• What needs to be done: Write out the records beneath this line exactly as they appear, minus any images.

[Page-level text extractions]
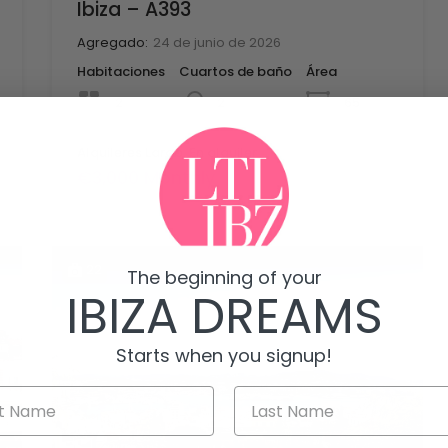
Ibiza – A393
Agregado:
24 de junio de 2026
Habitaciones
Cuartos de baño
Área
mq
2
65
2
Alquileres Largo, En alquiler
€3,000 Monthly
22
The beginning of your
IBIZA DREAMS
Starts when you signup!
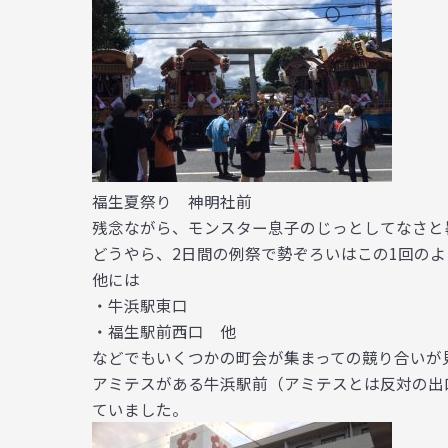
福生夏祭り 神明社前
残念ながら、モンスター息子のじっとしてなさと
どうやら、2日間の例祭で勢ぞろいはこの1回のよ
他には
・牛浜駅東口
・福生駅前西口 他
などでもいくつかの町会が集まっての競り合いが
アミテスがある牛浜駅前（アミテスとは反対の出
ていました。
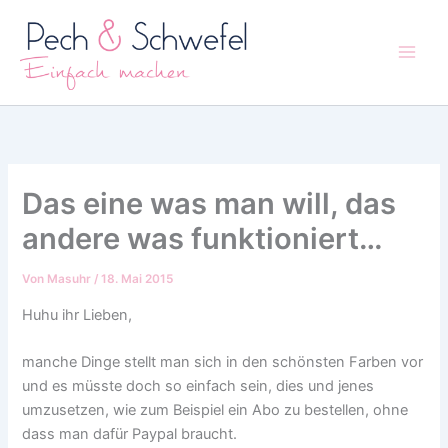
Zum
Inhalt
springen
Das eine was man will, das
andere was funktioniert…
Von
Masuhr
/
18. Mai 2015
Huhu ihr Lieben,
manche Dinge stellt man sich in den schönsten Farben vor
und es müsste doch so einfach sein, dies und jenes
umzusetzen, wie zum Beispiel ein Abo zu bestellen, ohne
dass man dafür Paypal braucht.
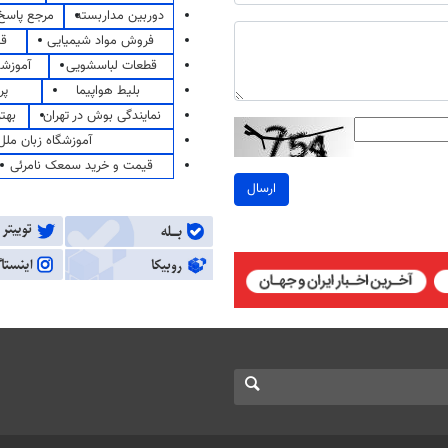
دوربین مداربسته
مرجع پاسخ 
فروش مواد شیمیایی
قی
قطعات لباسشویی
آموزشگ
بلیط هواپیما
پر
نمایندگی بوش در تهران
بهت
آموزشگاه زبان ملل
قیمت و خرید سمعک نامرئی
ارسال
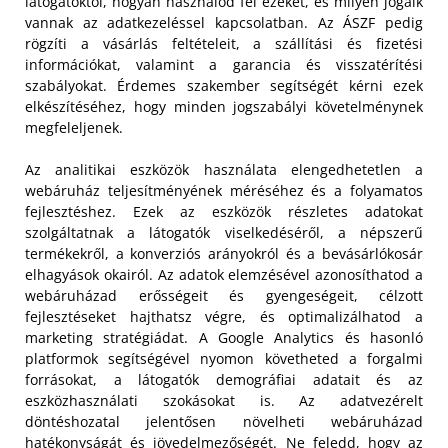
látogatóktól, hogyan használod fel ezeket, és milyen jogaik
vannak az adatkezeléssel kapcsolatban. Az ÁSZF pedig
rögzíti a vásárlás feltételeit, a szállítási és fizetési
információkat, valamint a garancia és visszatérítési
szabályokat. Érdemes szakember segítségét kérni ezek
elkészítéséhez, hogy minden jogszabályi követelménynek
megfeleljenek.
Az analitikai eszközök használata elengedhetetlen a
webáruház teljesítményének méréséhez és a folyamatos
fejlesztéshez. Ezek az eszközök részletes adatokat
szolgáltatnak a látogatók viselkedéséről, a népszerű
termékekről, a konverziós arányokról és a bevásárlókosár
elhagyások okairól. Az adatok elemzésével azonosíthatod a
webáruházad erősségeit és gyengeségeit, célzott
fejlesztéseket hajthatsz végre, és optimalizálhatod a
marketing stratégiádat. A Google Analytics és hasonló
platformok segítségével nyomon követheted a forgalmi
forrásokat, a látogatók demográfiai adatait és az
eszközhasználati szokásokat is. Az adatvezérelt
döntéshozatal jelentősen növelheti webáruházad
hatékonyságát és jövedelmezőségét. Ne feledd, hogy az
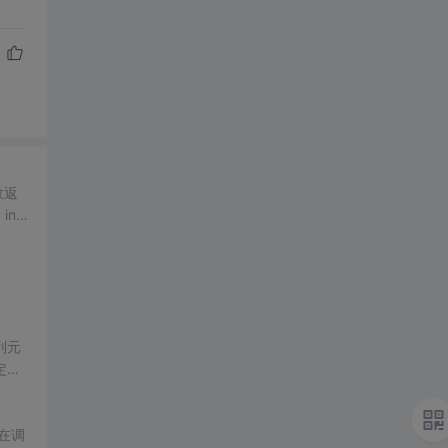
数返
列元
在调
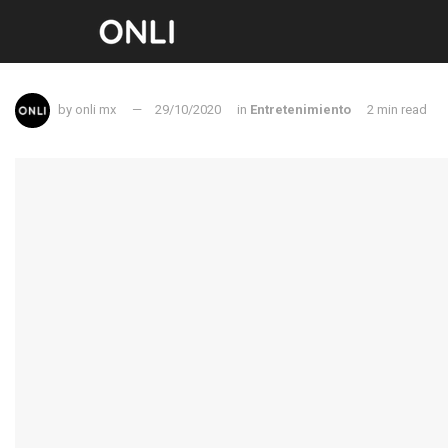
by
onli mx
29/10/2020
in
Entretenimiento
2 min read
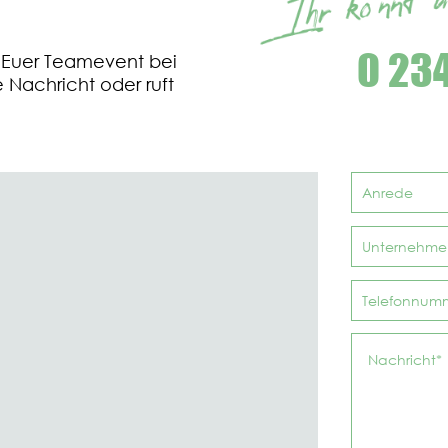
0 234
 Euer Teamevent bei
 Nachricht oder ruft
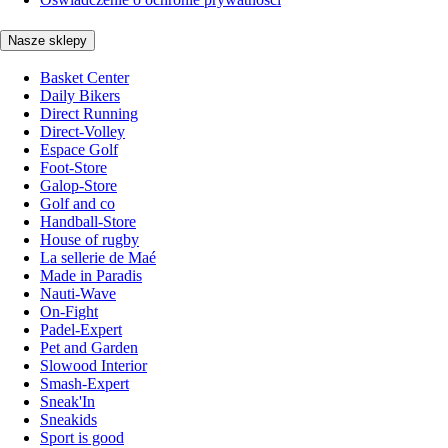
Nasze sklepy
Basket Center
Daily Bikers
Direct Running
Direct-Volley
Espace Golf
Foot-Store
Galop-Store
Golf and co
Handball-Store
House of rugby
La sellerie de Maé
Made in Paradis
Nauti-Wave
On-Fight
Padel-Expert
Pet and Garden
Slowood Interior
Smash-Expert
Sneak'In
Sneakids
Sport is good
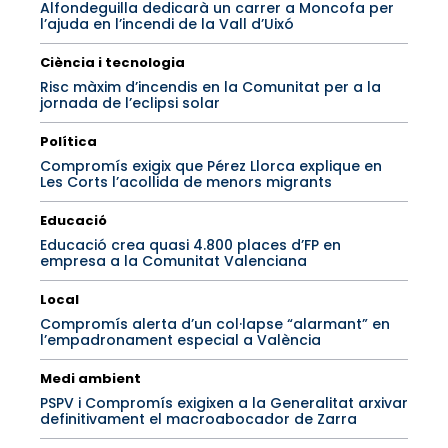
Alfondeguilla dedicarà un carrer a Moncofa per
l’ajuda en l’incendi de la Vall d’Uixó
Ciència i tecnologia
Risc màxim d’incendis en la Comunitat per a la
jornada de l’eclipsi solar
Política
Compromís exigix que Pérez Llorca explique en
Les Corts l’acollida de menors migrants
Educació
Educació crea quasi 4.800 places d’FP en
empresa a la Comunitat Valenciana
Local
Compromís alerta d’un col·lapse “alarmant” en
l’empadronament especial a València
Medi ambient
PSPV i Compromís exigixen a la Generalitat arxivar
definitivament el macroabocador de Zarra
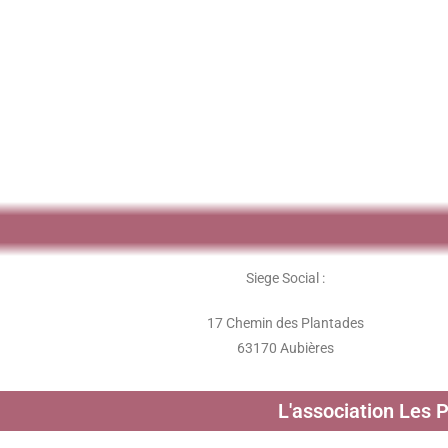
Siege Social :
17 Chemin des Plantades
63170 Aubières
L'association Les 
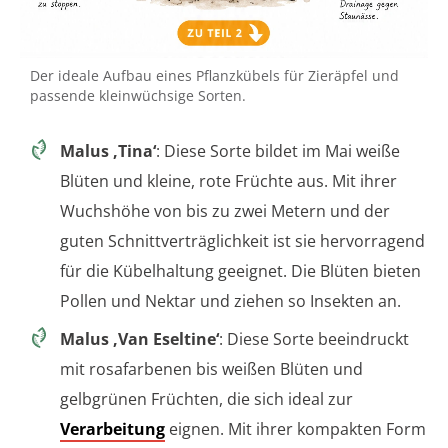
Der ideale Aufbau eines Pflanzkübels für Zieräpfel und
passende kleinwüchsige Sorten.
Malus ‚Tina‘
: Diese Sorte bildet im Mai weiße
Blüten und kleine, rote Früchte aus. Mit ihrer
Wuchshöhe von bis zu zwei Metern und der
guten Schnittverträglichkeit ist sie hervorragend
für die Kübelhaltung geeignet. Die Blüten bieten
Pollen und Nektar und ziehen so Insekten an.
Malus ‚Van Eseltine‘
: Diese Sorte beeindruckt
mit rosafarbenen bis weißen Blüten und
gelbgrünen Früchten, die sich ideal zur
Verarbeitung
eignen. Mit ihrer kompakten Form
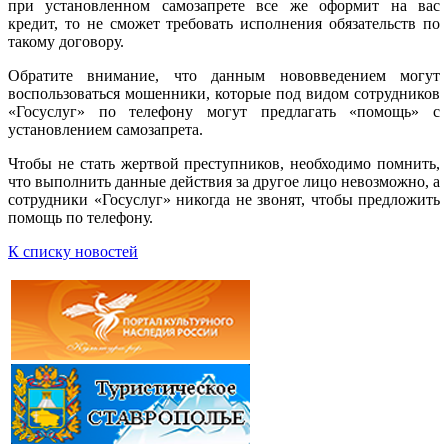
при установленном самозапрете все же оформит на вас
кредит, то не сможет требовать исполнения обязательств по
такому договору.
Обратите внимание, что данным нововведением могут
воспользоваться мошенники, которые под видом сотрудников
«Госуслуг» по телефону могут предлагать «помощь» с
установлением самозапрета.
Чтобы не стать жертвой преступников, необходимо помнить,
что выполнить данные действия за другое лицо невозможно, а
сотрудники «Госуслуг» никогда не звонят, чтобы предложить
помощь по телефону.
К списку новостей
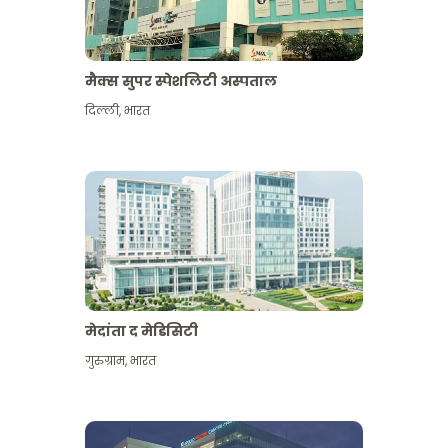
मैक्स सुपर स्पेशलिटी अस्पताल
दिल्ली
,
भारत
मेदांता द मेडिसिटी
गुरुग्राम
,
भारत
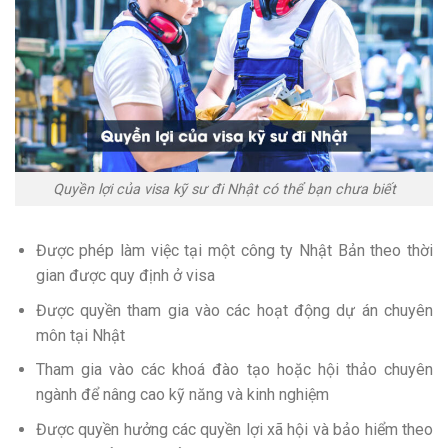
Quyền lợi của visa kỹ sư đi Nhật có thể bạn chưa biết
Được phép làm việc tại một công ty Nhật Bản theo thời
gian được quy định ở visa
Được quyền tham gia vào các hoạt động dự án chuyên
môn tại Nhật
Tham gia vào các khoá đào tạo hoặc hội thảo chuyên
ngành để nâng cao kỹ năng và kinh nghiệm
Được quyền hưởng các quyền lợi xã hội và bảo hiểm theo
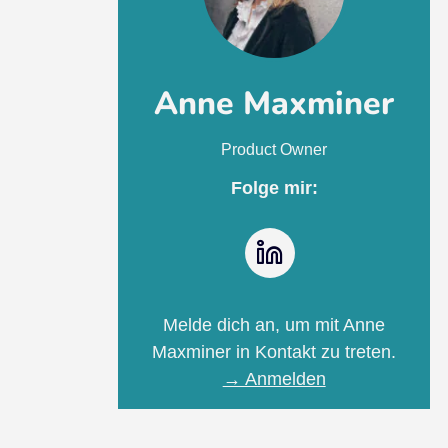
Anne Maxminer
Product Owner
Folge mir:
LinkedIn
Melde dich an, um mit Anne
Maxminer in Kontakt zu treten.
→ Anmelden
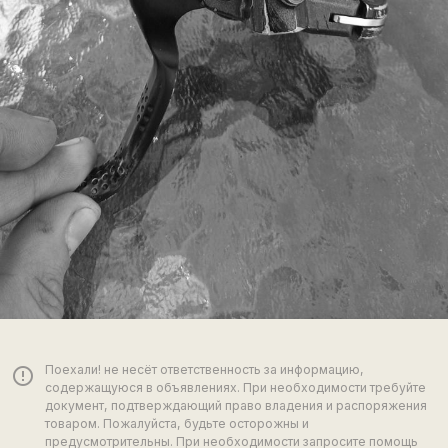
Поехали! не несёт ответственность за информацию,
error_outline
содержащуюся в объявлениях. При необходимости требуйте
документ, подтверждающий право владения и распоряжения
товаром. Пожалуйста, будьте осторожны и
предусмотрительны. При необходимости запросите помощь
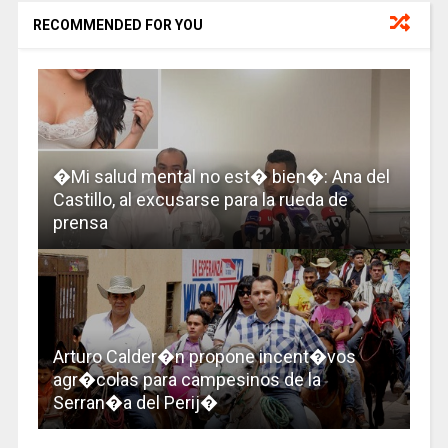
RECOMMENDED FOR YOU
�Mi salud mental no est� bien�: Ana del
Castillo, al excusarse para la rueda de
prensa
Arturo Calder�n propone incent�vos
agr�colas para campesinos de la
Serran�a del Perij�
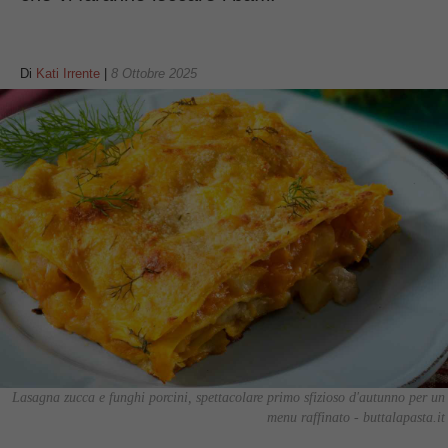
Di
Kati Irrente
|
8 Ottobre 2025
Lasagna zucca e funghi porcini, spettacolare primo sfizioso d'autunno per un
menu raffinato - buttalapasta.it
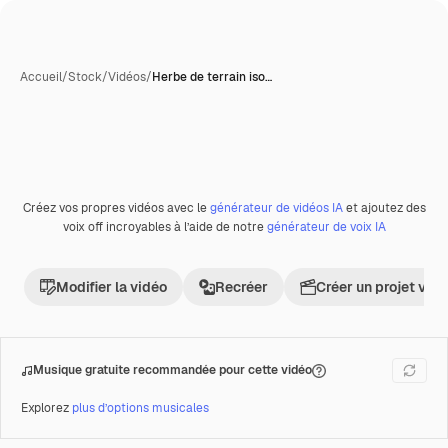
Accueil
/
Stock
/
Vidéos
/
Herbe de terrain iso…
Créez vos propres vidéos avec le
générateur de vidéos IA
et ajoutez des
Premium
voix off incroyables à l’aide de notre
générateur de voix IA
Modifier la vidéo
Recréer
Créer un projet vid
Musique gratuite recommandée pour cette vidéo
Explorez
plus d’options musicales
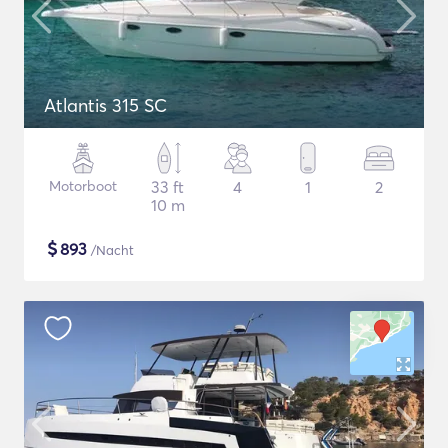
Atlantis 315 SC
Motorboot
33 ft
4
1
2
10 m
$
893
/Nacht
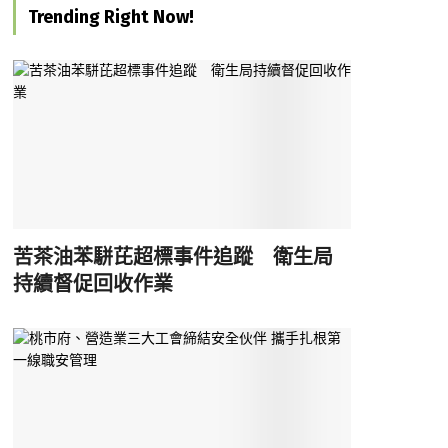
Trending Right Now!
苦茶油苯駢芘超標事件追蹤 衛生局
持續督促回收作業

• Expected answer:
Ibiza – A393
Agregado:
24 de junio de 2026
Habitaciones
Cuartos de baño
Área
mq
2
65
2
Alquileres Largo, En alquiler
€3,000 Monthly
22
The beginning of your
IBIZA DREAMS
Starts when you signup!
福生夏祭り 神明社前
残念ながら、モンスター息子のじっとしてなさと
どうやら、2日間の例祭で勢ぞろいはこの1回のよ
他には
・牛浜駅東口
・福生駅前西口 他
などでもいくつかの町会が集まっての競り合いが
アミテスがある牛浜駅前（アミテスとは反対の出
ていました。
Zum
Inhalt
springen
Das eine was man will, das
andere was funktioniert…
Von
Masuhr
/
18. Mai 2015
Huhu ihr Lieben,
manche Dinge stellt man sich in den schönsten Farben vor
und es müsste doch so einfach sein, dies und jenes
umzusetzen, wie zum Beispiel ein Abo zu bestellen, ohne
dass man dafür Paypal braucht.
دوربین مداربسته
مرجع پاسخ 
فروش مواد شیمیایی
قی
قطعات لباسشویی
آموزشگ
بلیط هواپیما
پر
نمایندگی بوش در تهران
بهت
آموزشگاه زبان ملل
قیمت و خرید سمعک نامرئی
ارسال
látogatóktól, hogyan használod fel ezeket, és milyen jogaik
vannak az adatkezeléssel kapcsolatban. Az ÁSZF pedig
rögzíti a vásárlás feltételeit, a szállítási és fizetési
információkat, valamint a garancia és visszatérítési
szabályokat. Érdemes szakember segítségét kérni ezek
elkészítéséhez, hogy minden jogszabályi követelménynek
megfeleljenek.
Az analitikai eszközök használata elengedhetetlen a
webáruház teljesítményének méréséhez és a folyamatos
fejlesztéshez. Ezek az eszközök részletes adatokat
szolgáltatnak a látogatók viselkedéséről, a népszerű
termékekről, a konverziós arányokról és a bevásárlókosár
elhagyások okairól. Az adatok elemzésével azonosíthatod a
webáruházad erősségeit és gyengeségeit, célzott
fejlesztéseket hajthatsz végre, és optimalizálhatod a
marketing stratégiádat. A Google Analytics és hasonló
platformok segítségével nyomon követheted a forgalmi
forrásokat, a látogatók demográfiai adatait és az
eszközhasználati szokásokat is. Az adatvezérelt
döntéshozatal jelentősen növelheti webáruházad
hatékonyságát és jövedelmezőségét. Ne feledd, hogy az
数返
列元
在调
by
onli mx
29/10/2020
in
Entretenimiento
2 min read
0 234
 Euer Teamevent bei
 Nachricht oder ruft
Nasze sklepy
Basket Center
Daily Bikers
Direct Running
Direct-Volley
Espace Golf
Foot-Store
Galop-Store
Golf and co
Handball-Store
House of rugby
La sellerie de Maé
Made in Paradis
Nauti-Wave
On-Fight
Padel-Expert
Pet and Garden
Slowood Interior
Smash-Expert
Sneak'In
Sneakids
Sport is good
Alfondeguilla dedicarà un carrer a Moncofa per
l’ajuda en l’incendi de la Vall d’Uixó
Ciència i tecnologia
Risc màxim d’incendis en la Comunitat per a la
jornada de l’eclipsi solar
Política
Compromís exigix que Pérez Llorca explique en
Les Corts l’acollida de menors migrants
Educació
Educació crea quasi 4.800 places d’FP en
empresa a la Comunitat Valenciana
Local
Compromís alerta d’un col·lapse “alarmant” en
l’empadronament especial a València
Medi ambient
PSPV i Compromís exigixen a la Generalitat arxivar
definitivament el macroabocador de Zarra
Siege Social :
17 Chemin des Plantades
63170 Aubières
L'association Les 
Der ideale Aufbau eines Pflanzkübels für Zieräpfel und
passende kleinwüchsige Sorten.
Malus ‚Tina‘
: Diese Sorte bildet im Mai weiße
Blüten und kleine, rote Früchte aus. Mit ihrer
Wuchshöhe von bis zu zwei Metern und der
guten Schnittverträglichkeit ist sie hervorragend
für die Kübelhaltung geeignet. Die Blüten bieten
Pollen und Nektar und ziehen so Insekten an.
Malus ‚Van Eseltine‘
: Diese Sorte beeindruckt
mit rosafarbenen bis weißen Blüten und
gelbgrünen Früchten, die sich ideal zur
Verarbeitung
eignen. Mit ihrer kompakten Form
при установленном самозапрете все же оформит на вас
кредит, то не сможет требовать исполнения обязательств по
такому договору.
Обратите внимание, что данным нововведением могут
воспользоваться мошенники, которые под видом сотрудников
«Госуслуг» по телефону могут предлагать «помощь» с
установлением самозапрета.
Чтобы не стать жертвой преступников, необходимо помнить,
что выполнить данные действия за другое лицо невозможно, а
сотрудники «Госуслуг» никогда не звонят, чтобы предложить
помощь по телефону.
К списку новостей
मैक्स सुपर स्पेशलिटी अस्पताल
दिल्ली
,
भारत
मेदांता द मेडिसिटी
गुरुग्राम
,
भारत
Quyền lợi của visa kỹ sư đi Nhật có thể bạn chưa biết
Được phép làm việc tại một công ty Nhật Bản theo thời
gian được quy định ở visa
Được quyền tham gia vào các hoạt động dự án chuyên
môn tại Nhật
Tham gia vào các khoá đào tạo hoặc hội thảo chuyên
ngành để nâng cao kỹ năng và kinh nghiệm
Được quyền hưởng các quyền lợi xã hội và bảo hiểm theo
Anne Maxminer
Product Owner
Folge mir:
LinkedIn
Melde dich an, um mit Anne
Maxminer in Kontakt zu treten.
→ Anmelden
Поехали! не несёт ответственность за информацию,
error_outline
содержащуюся в объявлениях. При необходимости требуйте
документ, подтверждающий право владения и распоряжения
товаром. Пожалуйста, будьте осторожны и
предусмотрительны. При необходимости запросите помощь
RECOMMENDED FOR YOU
�Mi salud mental no est� bien�: Ana del
Castillo, al excusarse para la rueda de
prensa
Arturo Calder�n propone incent�vos
agr�colas para campesinos de la
Serran�a del Perij�
Di
Kati Irrente
|
8 Ottobre 2025
Lasagna zucca e funghi porcini, spettacolare primo sfizioso d'autunno per un
menu raffinato - buttalapasta.it
Accueil
/
Stock
/
Vidéos
/
Herbe de terrain iso…
Créez vos propres vidéos avec le
générateur de vidéos IA
et ajoutez des
Premium
voix off incroyables à l’aide de notre
générateur de voix IA
Modifier la vidéo
Recréer
Créer un projet vid
Musique gratuite recommandée pour cette vidéo
Explorez
plus d’options musicales
Atlantis 315 SC
Motorboot
33 ft
4
1
2
10 m
$
893
/Nacht
Trending Right Now!
苦茶油苯駢芘超標事件追蹤 衛生局
持續督促回收作業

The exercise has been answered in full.